Saved data entries:
== Segment start ==

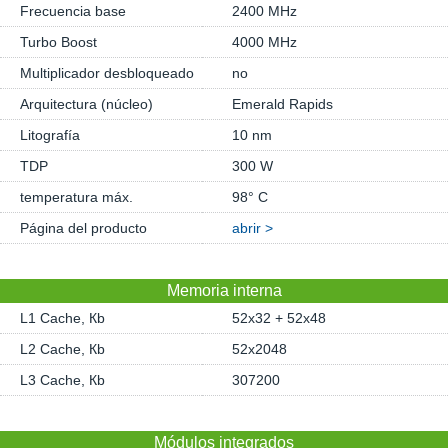
Frecuencia base
2400 MHz
Turbo Boost
4000 MHz
Multiplicador desbloqueado
no
Arquitectura (núcleo)
Emerald Rapids
Litografía
10 nm
TDP
300 W
temperatura máx.
98° C
Página del producto
abrir >
Memoria interna
L1 Cache, Кb
52x32 + 52x48
L2 Cache, Кb
52x2048
L3 Cache, Кb
307200
Módulos integrados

== Segment end ==

> **Exercise brief**
Omit the pictures and write out the remaining data exactly.

> **Response to the task**
Frecuencia base
2400 MHz
Turbo Boost
4000 MHz
Multiplicador desbloqueado
no
Arquitectura (núcleo)
Emerald Rapids
Litografía
10 nm
TDP
300 W
temperatura máx.
98° C
Página del producto
abrir >
Memoria interna
L1 Cache, Кb
52x32 + 52x48
L2 Cache, Кb
52x2048
L3 Cache, Кb
307200
Módulos integrados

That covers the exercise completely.